The phrase occurred to Joe Janes out of the blue one day and immediately appealed to him. From there, ideas began to flow quickly.
Janes, associate professor in the University of Washington Information School, had been a fan of the British Broadcasting Corp. radio series “A History of the World in 100 Objects” and thought those shows effectively blended history and storytelling.
He got to wondering, what if he took a similar approach to information, telling about the twists and turns of history — through documents?
We’re surrounded by, live by, various documents but take them for granted, Janes said. What if he “opened up” their stories by discussing how such documents came to be, what they mean and, in some cases, what they are becoming over time in a changing world?
“There’s this rich history and background of documents of all different kinds — and I mean that very broadly — that have had profound impacts on all aspects of human life,” Janes said. “And people rarely pay attention that, rarely acknowledge or notice.”
Janes quickly ruled out some of the more obvious choices. “Everybody knows about the Magna Carta, the Declaration of Independence, the Bill of Rights, the Declaration of the Rights of Man in France,” he said. “And everybody knows books that made a huge difference. But I think there are things that are a little less obvious — and as a result, more revealing.”
Take the case of the first podcast he’ll release, about President Barack Obama’s much-discussed birth certificate. “I tried to do that one in a noncringeworthy sort of way, so it’s not yet another story about the birthers,” Janes said with a smile.
Janes does not question the president’s citizenship. “But the birth certificate, to me, raises questions about authenticity and authentication of documents — how do you go about doing that?” He added, “It’s absolutely essential, but who pays any attention to it, and what happens if it’s wrong? And how much longer will that piece of paper survive in an increasingly digital world?”
Another podcast, created by Janes’ student Andrew Brink, is about the map that physician John Snow created in 1854 that shows both where people were getting sick from cholera and where they got their water, thus solving the mystery of cholera contagion. Brink set up the story with dramatic flair: “You fill a bucket with water, and return home.

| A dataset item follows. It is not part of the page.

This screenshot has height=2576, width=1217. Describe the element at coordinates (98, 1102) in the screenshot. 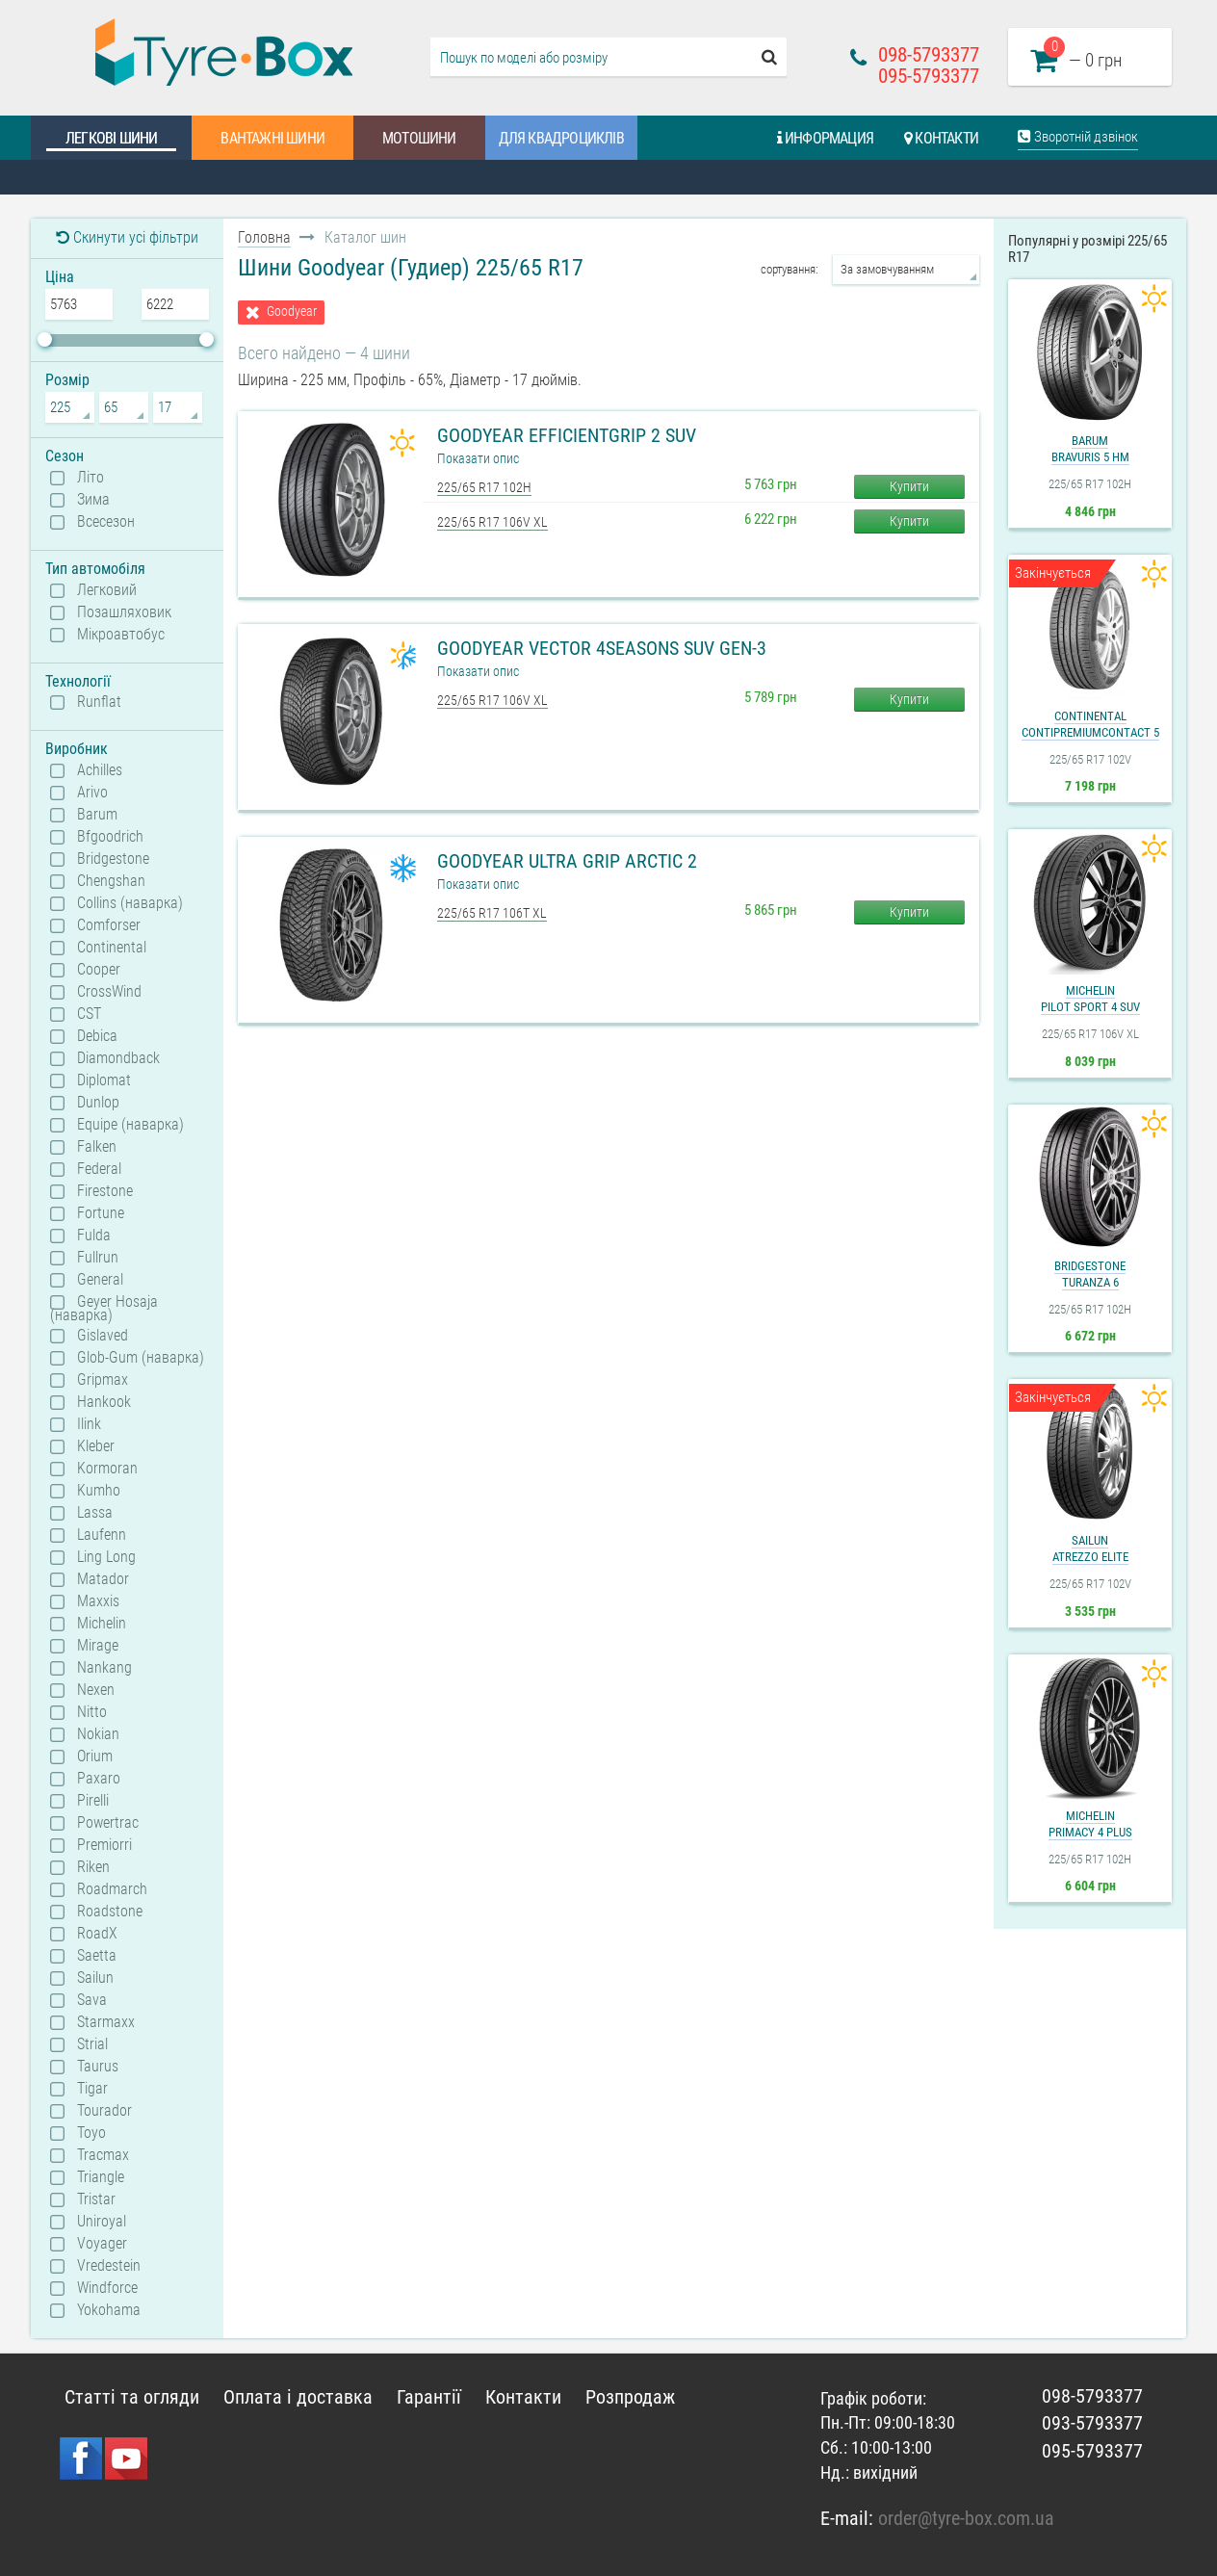

I see `Dunlop` at that location.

You don’t know it yet, but in choosing to use that particular pump, you’ve just determined whether your family will live or die.”
Birth certificates and passports and such are one type of document, but Janes said in the information world the definition is more elastic. “You can stretch that at the ends — what’s really the difference between the text of a broadcast and the broadcast itself?
“I think it’s fascinating to throw open the idea of what a document is — to include, let’s say, the Bayeux Tapestry, or ‘The Jazz Singer‘ as the first film made with synchronized sound,” Janes said. Other possibilities include “Steamboat Willie,” the 1928 debut of Mickey Mouse; and the first-ever text message or email.
Janes said he’s also considering a podcast on a “document” known mainly by its absence — the famous 18 and a half-minute gap in the Watergate tapes from the Nixon presidency. “Some documents are notable for what they don’t contain,” he said.
He wouldn’t mind delving into fiction, either. He’s on the lookout for a document referenced in a novel, play or movie that, though made up, “nonetheless had some effect in the real world.”
Other podcast possibilities, Janes said, include the first credit card, Webster’s Dictionary, the Unabomber Manifesto and the AIDS Quilt.
Janes hopes that some day, his Documents That Changed the World series might find a larger audience or sponsorship, and of course he can’t help but dream of it running on National Public Radio.
“I’m trying to take things that are less known or less appreciated and tell their stories in a slightly different way, to leave people with something new to think about, a background or perspective they didn’t know.”
He has several podcasts finished and several more planned, each to be presented at UW Today — and more are occurring to him all the time.
“I’m just the sort of person who thinks of these things,” he said.